We lost one of my (and tons of other people’s) favorite actors in Michael K Williams last week. Right after the 30-minute mark in this Fresh Air interview, he has a beautiful statement about how feeling good starts within. Whatever we’re struggling with, this matters.

Williams explained how he never felt like he had the power or confidence his character Omar on The Wire had. He was scared when people saw him in the role on TV they’d say, “Mike?! He’s nothing like THAT!”

Going into the show he struggled hard with impostor syndrome over playing a fictitious character he was impersonating. Think on that for a second (!).

Williams had to figure out how to connect with the character. He found his commonality in Omar’s anger and emotions. The difference he uncovered was how despite feeling and experiencing many of the same things, Omar took his anger out on others, while Williams took his anger out on himself.
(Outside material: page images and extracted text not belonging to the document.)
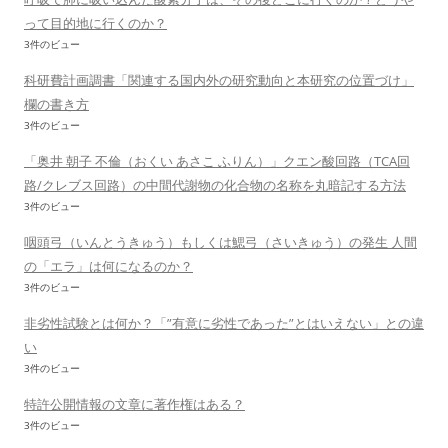
って目的地に行くのか？
3件のビュー
科研費計画調書「関連する国内外の研究動向と本研究の位置づけ」
欄の書き方
3件のビュー
「奥井 朝子 不倫（おくい あさこ ふりん）」クエン酸回路（TCA回
路/クレブス回路）の中間代謝物の化合物の名称を丸暗記する方法
3件のビュー
咽頭弓（いんとうきゅう）もしくは鰓弓（さいきゅう）の発生 人間
の「エラ」は何になるのか？
3件のビュー
非劣性試験とは何か？「”有意に劣性であった”とはいえない」との違
い
3件のビュー
特許公開情報の文章に著作権はある？
3件のビュー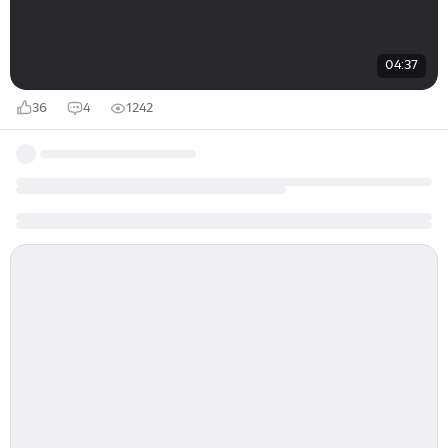
04:37
36
4
1242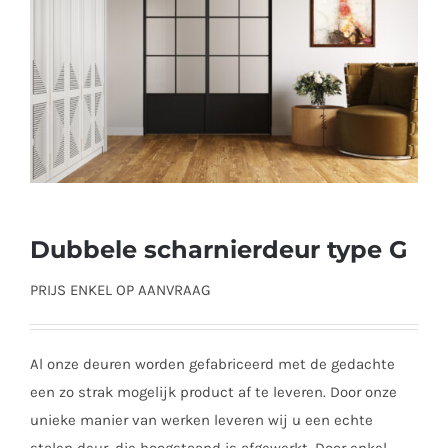
Dubbele scharnierdeur type G
PRIJS ENKEL OP AANVRAAG
Al onze deuren worden gefabriceerd met de gedachte
een zo strak mogelijk product af te leveren. Door onze
unieke manier van werken leveren wij u een echte
stalen deur, die hoogstaand is afgewerkt. Door enkel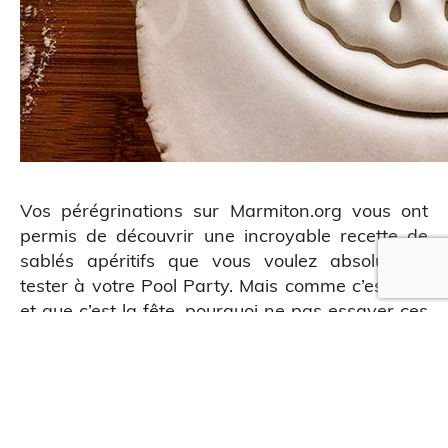
Vos pérégrinations sur Marmiton.org vous ont
permis de découvrir une incroyable recette de
sablés apéritifs que vous voulez absolument
tester à votre Pool Party. Mais comme c’est l’été
et que c’est la fête, pourquoi ne pas essayer ces
QUE EN LIGNE
emporte-pièces qui fleurent bon les vacances.
Une création de
Bakerlogy
. Environ 8€.
Voir la
fiche produit
.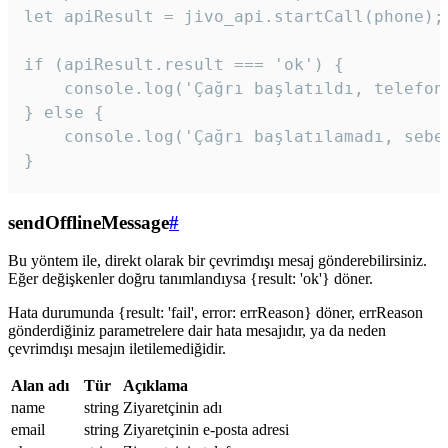
let apiResult = jivo_api.startCall(phone);

if (apiResult.result === 'ok') {

    console.log('Çağrı başlatıldı, telefon 
} else {

    console.log('Çağrı başlatılamadı, sebeb
}
sendOfflineMessage
#
Bu yöntem ile, direkt olarak bir çevrimdışı mesaj gönderebilirsiniz.
Eğer değişkenler doğru tanımlandıysa {result: 'ok'} döner.
Hata durumunda {result: 'fail', error: errReason} döner, errReason
gönderdiğiniz parametrelere dair hata mesajıdır, ya da neden
çevrimdışı mesajın iletilemediğidir.
Alan adı
Tür
Açıklama
name
string
Ziyaretçinin adı
email
string
Ziyaretçinin e-posta adresi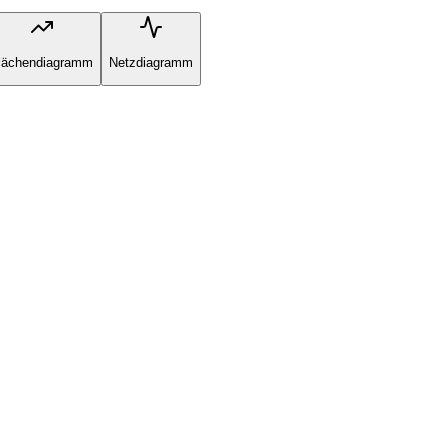
lächendiagramm
Netzdiagramm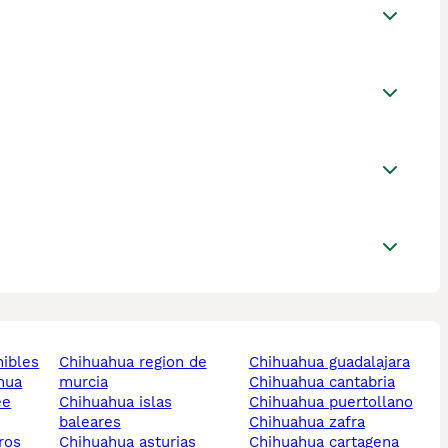
nibles
chihuahua region de
chihuahua guadalajara
ahua
murcia
chihuahua cantabria
ee
chihuahua islas
chihuahua puertollano
baleares
chihuahua zafra
ros
chihuahua asturias
chihuahua cartagena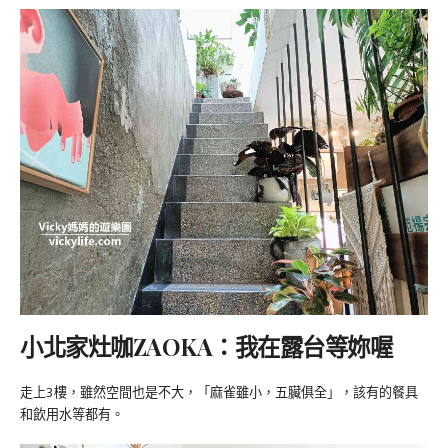
小北家灶咖ZAOKA：我在露台等妳喔
走上3樓，雖然空間也是不大，「麻雀雖小，五臟俱全」，該有的餐具
和飲用水等都有。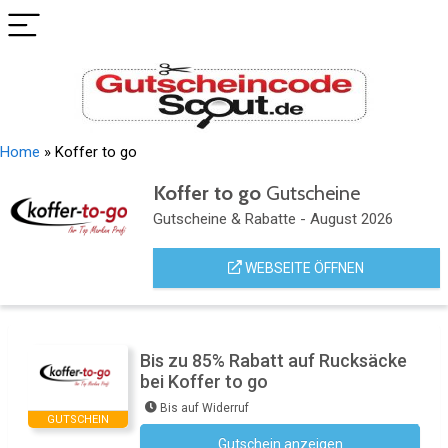
Home
»
Koffer to go
Koffer to go
Gutscheine
Gutscheine & Rabatte - August 2026
WEBSEITE ÖFFNEN
Bis zu 85% Rabatt auf Rucksäcke
bei Koffer to go
Bis auf Widerruf
GUTSCHEIN
Gutschein anzeigen
Kein Code notwendig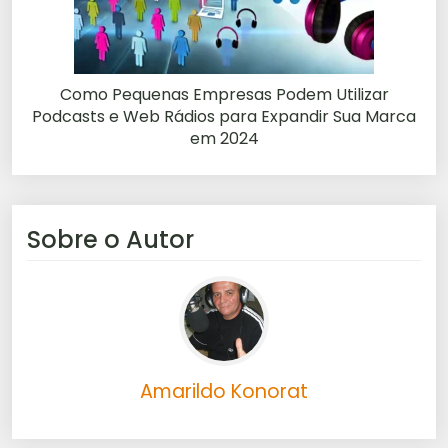
Como Pequenas Empresas Podem Utilizar
Podcasts e Web Rádios para Expandir Sua Marca
em 2024
Sobre o Autor
Amarildo Konorat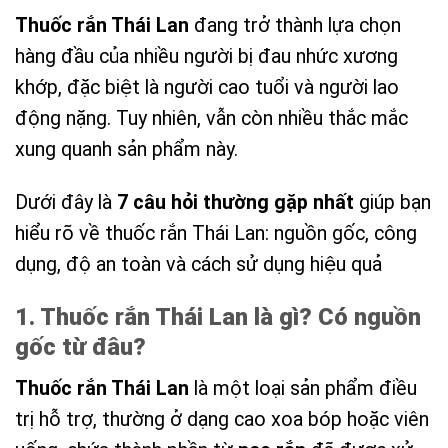
Thuốc rắn Thái Lan
đang trở thành lựa chọn
hàng đầu của nhiều người bị đau nhức xương
khớp, đặc biệt là người cao tuổi và người lao
động nặng. Tuy nhiên, vẫn còn nhiều thắc mắc
xung quanh sản phẩm này.
Dưới đây là
7 câu hỏi thường gặp nhất
giúp bạn
hiểu rõ về thuốc rắn Thái Lan: nguồn gốc, công
dụng, độ an toàn và cách sử dụng hiệu quả
1. Thuốc rắn Thái Lan là gì? Có nguồn
gốc từ đâu?
Thuốc rắn Thái Lan
là một loại sản phẩm điều
trị hỗ trợ, thường ở dạng cao xoa bóp hoặc viên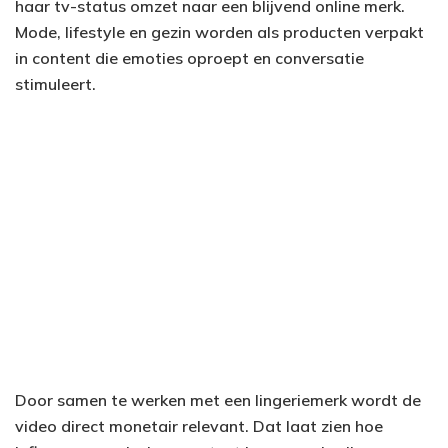
haar tv-status omzet naar een blijvend online merk.
Mode, lifestyle en gezin worden als producten verpakt
in content die emoties oproept en conversatie
stimuleert.
Door samen te werken met een lingeriemerk wordt de
video direct monetair relevant. Dat laat zien hoe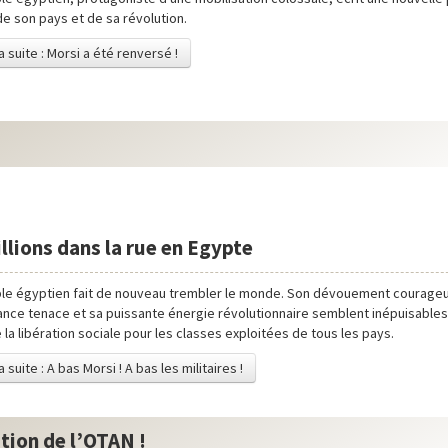
 de son pays et de sa révolution.
la suite : Morsi a été renversé !
llions dans la rue en Egypte
le égyptien fait de nouveau trembler le monde. Son dévouement courageu
nce tenace et sa puissante énergie révolutionnaire semblent inépuisables e
la libération sociale pour les classes exploitées de tous les pays.
a suite : A bas Morsi ! A bas les militaires !
tion de l’OTAN !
And so an iconic character was born. But he still felt like crap. All of the success that followed, and Williams still ended up addicted to drugs and struggling to survive. He still was taking it out on himself.

He told Terry Gross when she asked him about it,

See, that’s the trick… it can’t be anything outward that makes you feel good about yourself. That is the trick. Those things don’t work. Feeling good? That’s gotta come from the inside out, not the outside in.
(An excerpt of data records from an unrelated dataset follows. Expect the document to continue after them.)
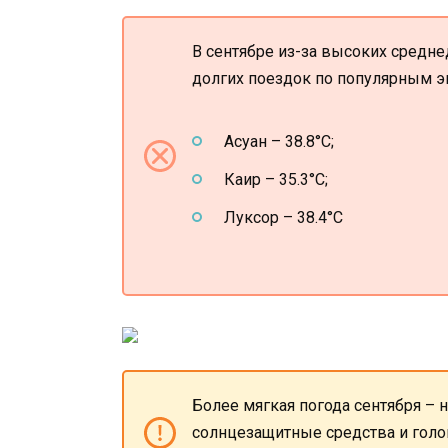
В сентябре из-за высоких средн
долгих поездок по популярным 
Асуан – 38.8°C;
Каир – 35.3°C;
Луксор – 38.4°C
Более мягкая погода сентября – 
солнцезащитные средства и гол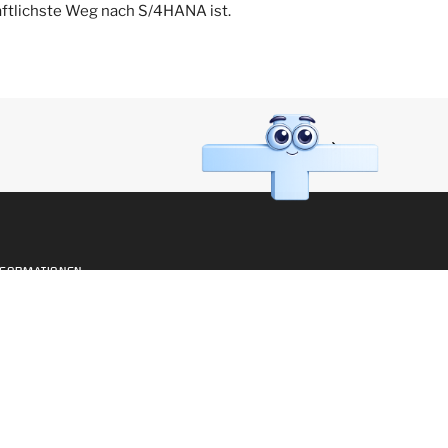
aftlichste Weg nach S/4HANA ist.
NEXT
NFORMATIONEN
ews
obangebote
ediathek
lossar
mpressum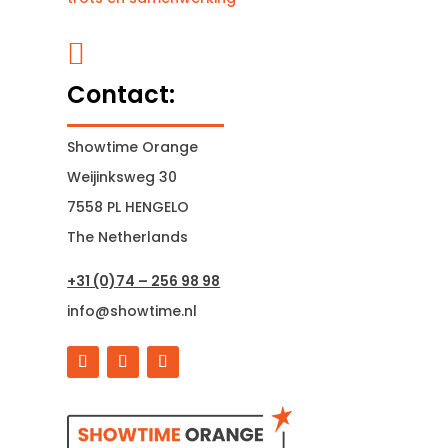

Contact:
Showtime Orange
Weijinksweg 30
7558 PL HENGELO
The Netherlands
+31 (0)74 – 256 98 98
info@showtime.nl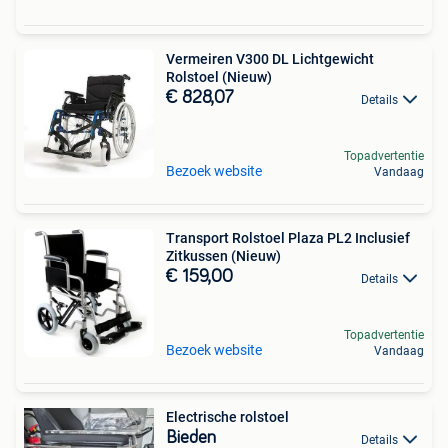
Vermeiren V300 DL Lichtgewicht
Rolstoel (Nieuw)
€ 828,07
Details
Topadvertentie
Bezoek website
Vandaag
Transport Rolstoel Plaza PL2 Inclusief
Zitkussen (Nieuw)
€ 159,00
Details
Topadvertentie
Bezoek website
Vandaag
Electrische rolstoel
Bieden
Details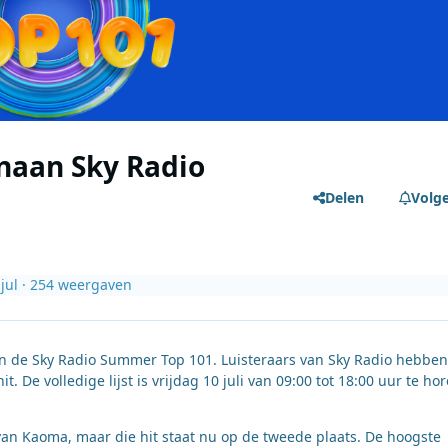
naan Sky Radio
Delen
Volg
 jul
· 254 weergaven
 in de Sky Radio Summer Top 101. Luisteraars van Sky Radio hebben
e volledige lijst is vrijdag 10 juli van 09:00 tot 18:00 uur te ho
an Kaoma, maar die hit staat nu op de tweede plaats. De hoogste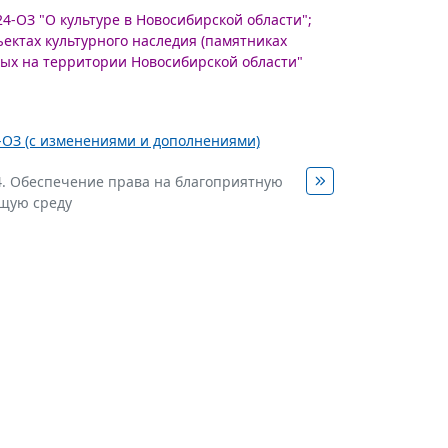
24-ОЗ "О культуре в Новосибирской области";
ъектах культурного наследия (памятниках
ных на территории Новосибирской области"
2-ОЗ (с изменениями и дополнениями)
4. Обеспечение права на благоприятную
щую среду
We can learn to play the part, but until we learn to do the work towards whatever truly frees us and makes us happy, we will still be stuck. We don’t have to Omar on the outside OR Michael K. Williams on the inside. We’ve got to find our balance.
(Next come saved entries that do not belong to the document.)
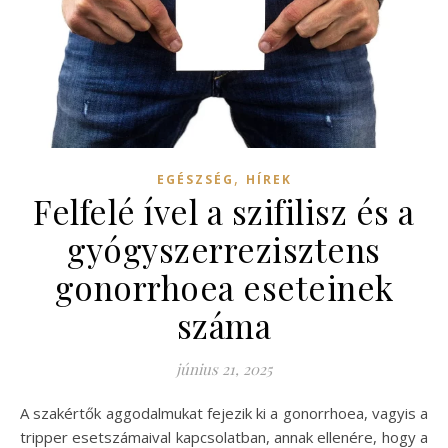
,
EGÉSZSÉG
HÍREK
Felfelé ível a szifilisz és a
gyógyszerrezisztens
gonorrhoea eseteinek
száma
június 21, 2025
A szakértők aggodalmukat fejezik ki a gonorrhoea, vagyis a
tripper esetszámaival kapcsolatban, annak ellenére, hogy a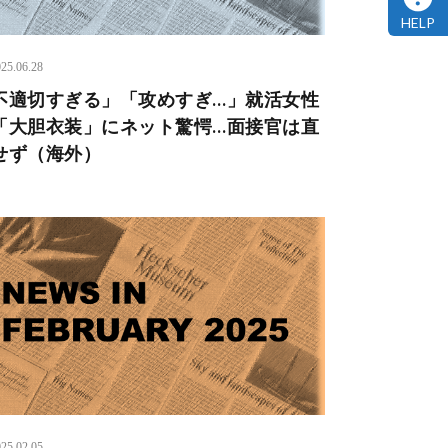
HELP
25.06.28
不適切すぎる」「攻めすぎ…」就活女性
「大胆衣装」にネット驚愕…面接官は直
せず（海外）
25.02.05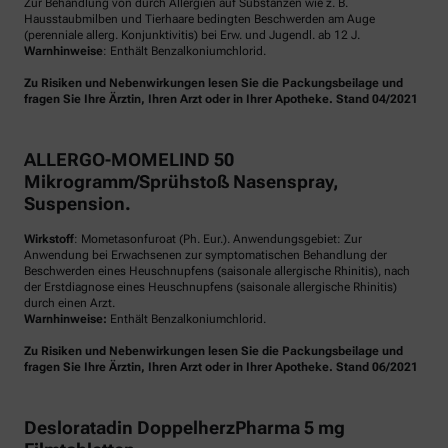
Zur Behandlung von durch Allergien auf Substanzen wie z. B.
Hausstaubmilben und Tierhaare bedingten Beschwerden am Auge
(perenniale allerg. Konjunktivitis) bei Erw. und Jugendl. ab 12 J.
Warnhinweise
: Enthält Benzalkoniumchlorid.
Zu Risiken und Nebenwirkungen lesen Sie die Packungsbeilage und
fragen Sie Ihre Ärztin, Ihren Arzt oder in Ihrer Apotheke. Stand 04/2021
ALLERGO-MOMELIND 50
Mikrogramm/Sprühstoß Nasenspray,
Suspension.
Wirkstoff
: Mometasonfuroat (Ph. Eur.). Anwendungsgebiet: Zur
Anwendung bei Erwachsenen zur symptomatischen Behandlung der
Beschwerden eines Heuschnupfens (saisonale allergische Rhinitis), nach
der Erstdiagnose eines Heuschnupfens (saisonale allergische Rhinitis)
durch einen Arzt.
Warnhinweise:
Enthält Benzalkoniumchlorid.
Zu Risiken und Nebenwirkungen lesen Sie die Packungsbeilage und
fragen Sie Ihre Ärztin, Ihren Arzt oder in Ihrer Apotheke. Stand 06/2021
Desloratadin DoppelherzPharma 5 mg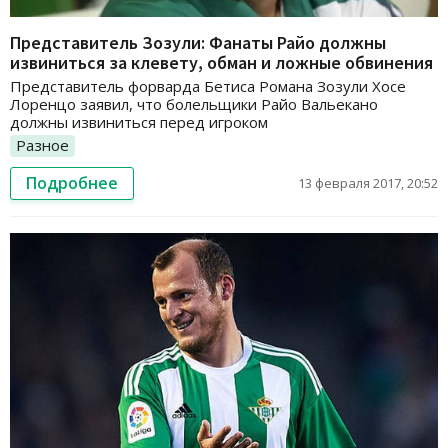
Представитель Зозули: Фанаты Райо должны
извиниться за клевету, обман и ложные обвинения
Представитель форварда Бетиса Романа Зозули Хосе
Лоренцо заявил, что болельщики Райо Вальекано
должны извиниться перед игроком
Разное
Подробнее
13 февраля 2017, 20:52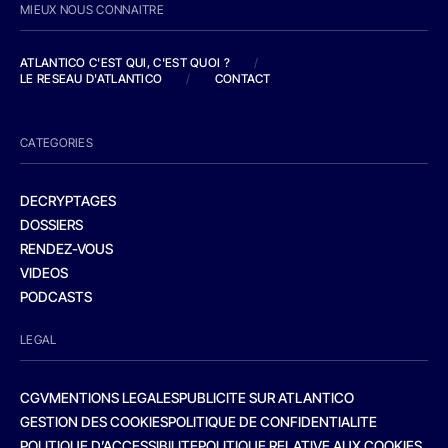
MIEUX NOUS CONNAITRE
ATLANTICO C'EST QUI, C'EST QUOI ?
/
LE RESEAU D'ATLANTICO
/
CONTACT
CATEGORIES
DECRYPTAGES
DOSSIERS
RENDEZ-VOUS
VIDEOS
PODCASTS
LEGAL
CGV
MENTIONS LEGALES
PUBLICITE SUR ATLANTICO
GESTION DES COOKIES
POLITIQUE DE CONFIDENTIALITE
POLITIQUE D’ACCESSIBILITE
POLITIQUE RELATIVE AUX COOKIES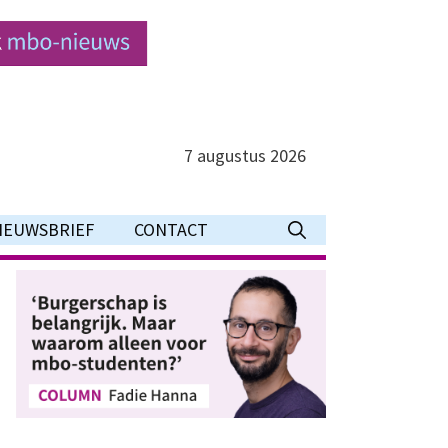
7 augustus 2026
IEUWSBRIEF
CONTACT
Williams bit the hook. He died of a suspected drug overdose. He saw how to break out, knew what it would take, but couldn’t get himself there.

It’s a loss. A tragic one at that. Hopefully, it’s one to learn something from too. Besides his body of work he left interviews like this behind too. Purpose has to come from the inside out. It can be nurtured and expanded from the outside in, but it has to start from the inside out. Every time.